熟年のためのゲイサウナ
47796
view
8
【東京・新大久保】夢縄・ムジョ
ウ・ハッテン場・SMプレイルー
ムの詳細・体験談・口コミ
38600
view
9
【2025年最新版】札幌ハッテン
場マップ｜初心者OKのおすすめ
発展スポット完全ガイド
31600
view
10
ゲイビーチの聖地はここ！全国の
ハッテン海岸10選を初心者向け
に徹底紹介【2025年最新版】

...

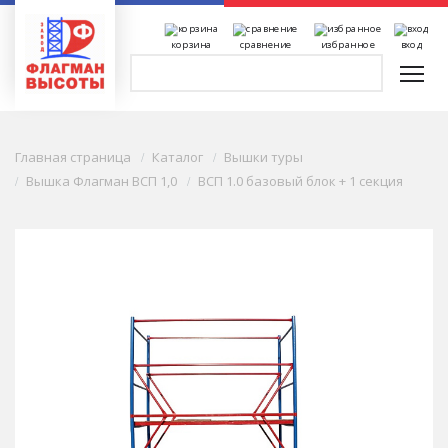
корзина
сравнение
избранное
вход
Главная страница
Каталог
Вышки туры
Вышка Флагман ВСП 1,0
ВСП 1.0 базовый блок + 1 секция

> _About this task_: Reproduce word for word the material above, starting with the line that has "熟年のためのゲイサウナ" and stopping after the line that has "に徹底紹介【2025年最新版】".

> _Written reply_:
熟年のためのゲイサウナ
47796
view
8
【東京・新大久保】夢縄・ムジョ
ウ・ハッテン場・SMプレイルー
ムの詳細・体験談・口コミ
38600
view
9
【2025年最新版】札幌ハッテン
場マップ｜初心者OKのおすすめ
発展スポット完全ガイド
31600
view
10
ゲイビーチの聖地はここ！全国の
ハッテン海岸10選を初心者向け
に徹底紹介【2025年最新版】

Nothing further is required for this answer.